Year 60: Mua’awiya’s will to his son Yazid:

During this year also, Mu’awiyah imposed the declaration of allegiance to his son, Yazid, on the delegation that came to him with ‘Ubaydallah b. Ziyad. When Mu’awiyah became ill this year, he entrusted to his son, Yazid, what he did concerning the group that had refused to declare allegiance to Yazid when he had summoned them to do so. Mu’awiyah’s agreement was what Hisham b. Muhammad related according to Abu Mikhnaf -‘Abd al-Malik b. Nawfal b. Musahiq b. ‘Abdallah b. Makhramah: When Mu’awiyah became sick with the illness from which he perished, he summoned his son, Yazid, saying: O my son, I have spared you the effort, made things smooth for you, subdued enemies for you, subjected the necks of the Arabs for you, and created unity for you. I am only afraid that four individuals of Quraysh might challenge you for this matter which was established for you al-Husayn b. ‘Ali, ‘Abdallah b. ‘Umar, ‘Abdallah b. al-Zubayr, and ‘Abd al-Rahman b. Abi Bakr. As far as ‘Abdallah b. ‘Umar is concerned, he is a man whom righteousness has overwhelmed, and if no one else were left, he would acknowledge you. As far as al-Husayn is concerned, the people of Iraq will not leave him alone until they make him rebel. If he rebels against you, and you should defeat him, then pardon him, because he has close kinship and a great claim. As far as Ibn Abi Bakr is concerned, he is a man, who, if he should see his companions doing something, he would do likewise . He is only interested in women and pleasure. As for the one who crouches for you as a crouching lion and tricks you as a sly fox, and if an opportunity enables (him] he would spring, that is Ibn al-Zubayr. If he does that to you, and you are able to overpower him, then tear him limb from limb.
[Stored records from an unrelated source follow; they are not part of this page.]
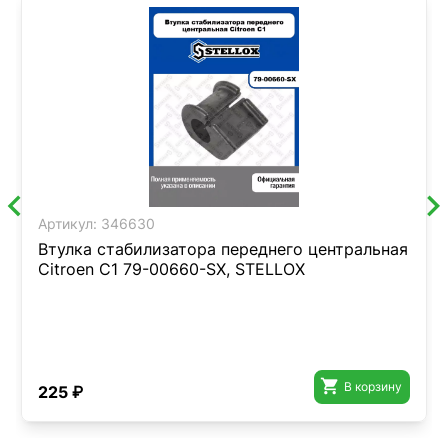
Артикул:
346630
Втулка стабилизатора переднего центральная
Citroen C1 79-00660-SX, STELLOX

В корзину
225 ₽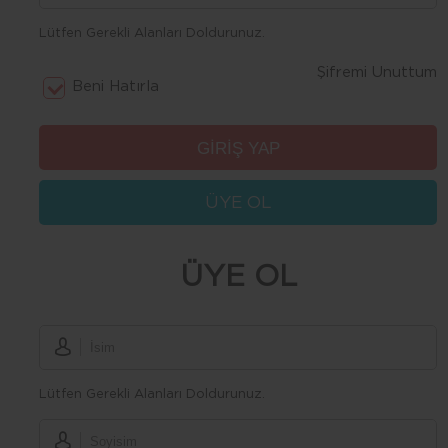
Lütfen Gerekli Alanları Doldurunuz.
Şifremi Unuttum
Beni Hatırla
ÜYE OL
ÜYE OL
Lütfen Gerekli Alanları Doldurunuz.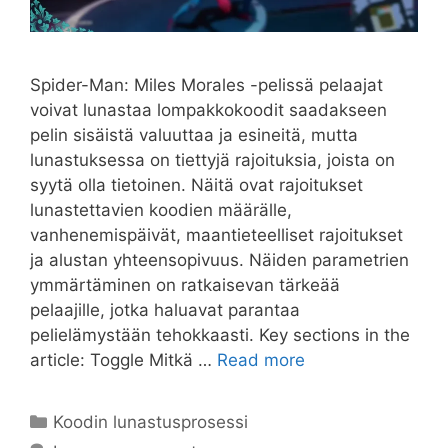
Spider-Man: Miles Morales -pelissä pelaajat
voivat lunastaa lompakkokoodit saadakseen
pelin sisäistä valuuttaa ja esineitä, mutta
lunastuksessa on tiettyjä rajoituksia, joista on
syytä olla tietoinen. Näitä ovat rajoitukset
lunastettavien koodien määrälle,
vanhenemispäivät, maantieteelliset rajoitukset
ja alustan yhteensopivuus. Näiden parametrien
ymmärtäminen on ratkaisevan tärkeää
pelaajille, jotka haluavat parantaa
pelielämystään tehokkaasti. Key sections in the
article: Toggle Mitkä …
Read more
Categories
Koodin lunastusprosessi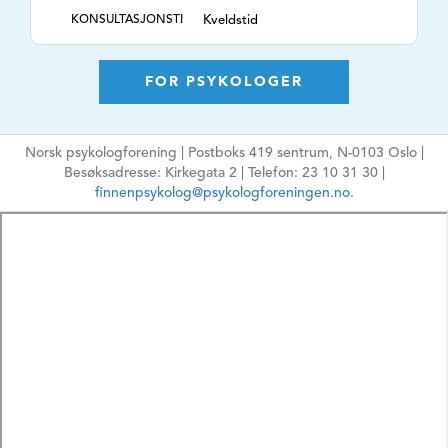
KONSULTASJONSTI
Kveldstid
DER
TLF. NR.
952 75 959
FOR PSYKOLOGER
NETTSIDE
https://solveiggjems.no
E-POSTADRESSE
post@solveiggjems.no
Ikke oppgi sensitiv
Norsk psykologforening | Postboks 419 sentrum, N-0103 Oslo |
informasjon
Besøksadresse: Kirkegata 2 | Telefon: 23 10 31 30 |
finnenpsykolog@psykologforeningen.no.
HPR-NUMMER
6105823
MÅLGRUPPE
Barn, Ungdom,
Voksne, Familie
ARBEIDSFORM
Psykologisk
behandling,
Rådgivning, ,
TEMA
Barns utvikling,
Angst, Depresjon,
Traumer / PTS, Kriser,
Sorg, Søvnproblemer,
Mobbing/skolevegrin
g, Smerte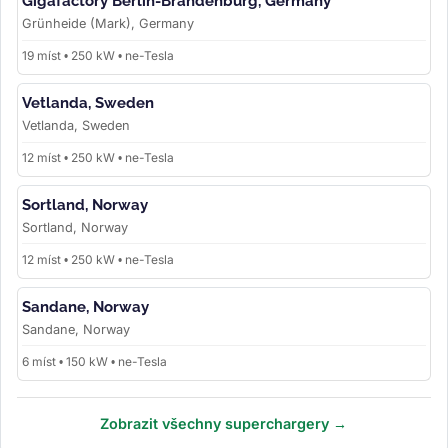
Gigafactory Berlin-Brandenburg, Germany
Grünheide (Mark), Germany
19 míst • 250 kW • ne-Tesla
Vetlanda, Sweden
Vetlanda, Sweden
12 míst • 250 kW • ne-Tesla
Sortland, Norway
Sortland, Norway
12 míst • 250 kW • ne-Tesla
Sandane, Norway
Sandane, Norway
6 míst • 150 kW • ne-Tesla
Zobrazit všechny superchargery →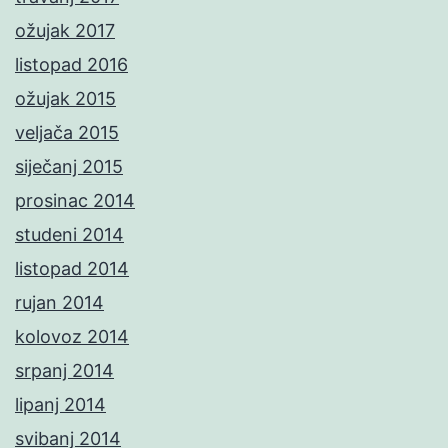
ožujak 2017
listopad 2016
ožujak 2015
veljača 2015
siječanj 2015
prosinac 2014
studeni 2014
listopad 2014
rujan 2014
kolovoz 2014
srpanj 2014
lipanj 2014
svibanj 2014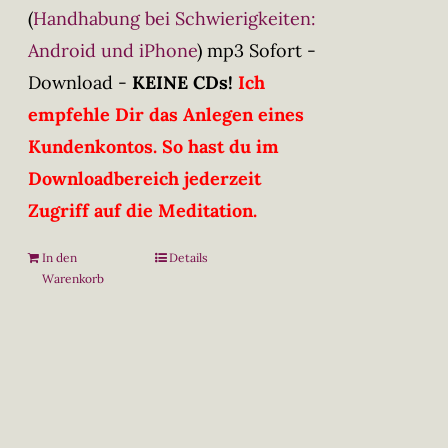
(
Handhabung bei Schwierigkeiten:
Android und iPhone
)
mp3 Sofort -
Download -
KEINE CDs!
Ich
empfehle Dir das Anlegen eines
Kundenkontos. So hast du im
Downloadbereich jederzeit
Zugriff auf die Meditation.
In den
Details
Warenkorb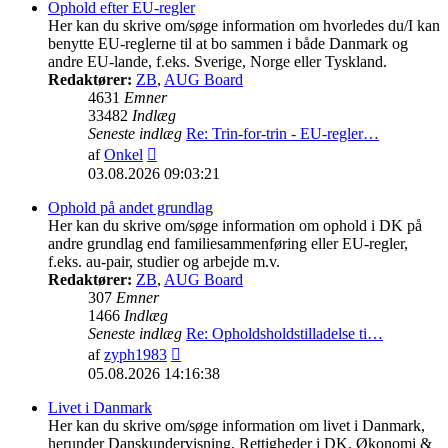
indlæg
Ophold efter EU-regler
Her kan du skrive om/søge information om hvorledes du/I kan
benytte EU-reglerne til at bo sammen i både Danmark og
andre EU-lande, f.eks. Sverige, Norge eller Tyskland.
Redaktører:
ZB
,
AUG Board
4631
Emner
33482
Indlæg
Seneste indlæg
Re: Trin-for-trin - EU-regler…
Vis
af
Onkel
det
03.08.2026 09:03:21
seneste
indlæg
Ophold på andet grundlag
Her kan du skrive om/søge information om ophold i DK på
andre grundlag end familiesammenføring eller EU-regler,
f.eks. au-pair, studier og arbejde m.v.
Redaktører:
ZB
,
AUG Board
307
Emner
1466
Indlæg
Seneste indlæg
Re: Opholdsholdstilladelse ti…
Vis
af
zyph1983
det
05.08.2026 14:16:38
seneste
indlæg
Livet i Danmark
Her kan du skrive om/søge information om livet i Danmark,
herunder Danskundervisning, Rettigheder i DK, Økonomi &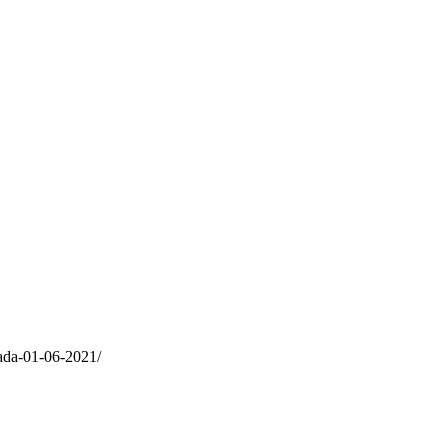
rada-01-06-2021/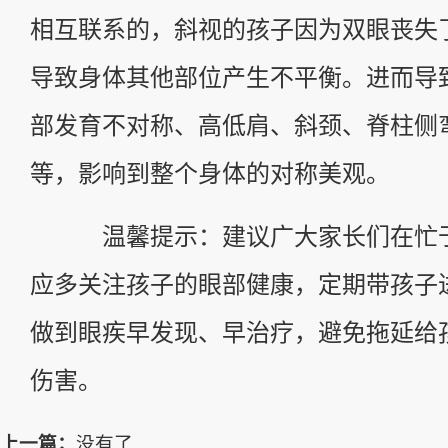
相互联系的，斜视的孩子因为双眼丧失
导致身体其他部位产生不平衡。进而导
部发育不对称、高低肩、斜颈、脊柱侧
等，影响到整个身体的对称美观。
温馨提示：建议广大家长们在忙于
应多关注孩子的眼部健康，定期带孩子
做到眼疾早发现、早治疗，避免拖延给
伤害。
上一篇：
没有了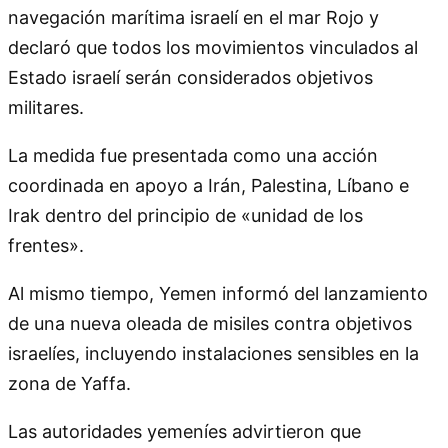
navegación marítima israelí en el mar Rojo y
declaró que todos los movimientos vinculados al
Estado israelí serán considerados objetivos
militares.
La medida fue presentada como una acción
coordinada en apoyo a Irán, Palestina, Líbano e
Irak dentro del principio de «unidad de los
frentes».
Al mismo tiempo, Yemen informó del lanzamiento
de una nueva oleada de misiles contra objetivos
israelíes, incluyendo instalaciones sensibles en la
zona de Yaffa.
Las autoridades yemeníes advirtieron que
Here is another version of the will, in the same book:

(According to) Hisham-‘Awanah: We have heard in another account that when Mu’awiyah was on the verge of death, which was in this year, Yazid was absent. Mu’awiyah summoned al-Dahhak b. Qays al-Fihri, who was the head of his police, and Muslim b. ‘Uqbah al-Murri and counseled them saying: Tell Yazid my testament: Pay attention to the people of the Hijaz for they are your root. Honor whomever of them should come to you, and take care of whomever is absent. Pay attention to the people of Iraq, and if they ask you to dismiss one of their officials every day, do so. For I would rather have a governor be dismissed than for one hundred thousands swords to be unsheathed against you. Pay attention to the people of Syria , for they are your entourage and your leather bag. If something should befall you from your enemy, be victorious with them . When you are successful with them, return the people of Syria to their land. For if they should stay in another land than their own, they would take on other characteristics than their own. I only fear three persons of the Quraysh-Husayn b. ‘All, ‘Abdallah b. Umar, and ‘Abdallah b. al-Zubayr. As far as Ibn ‘Umar is concerned, he is a man whom religion has overwhelmed, so he would not ask anything from you. As far as al-Husayn b. ‘Ali is concerned, he is an insignificant man, and I hope that God would protect you from him by means of those who killed his father and deserted his brother. He has close kinship, a great claim, and is a relative of Muhammad. I don’t think the people of Iraq would leave him alone until they make him rebel. If you should overpower him pardon him, for if I were his master, I would pardon him. As far as Ibn al-Zubayr is concerned, he is a heaving reptile, so if he appears to you, stick to him unless he asks for peace from you. If he does, then accept [it] and spare the blood of your folk as much as you can.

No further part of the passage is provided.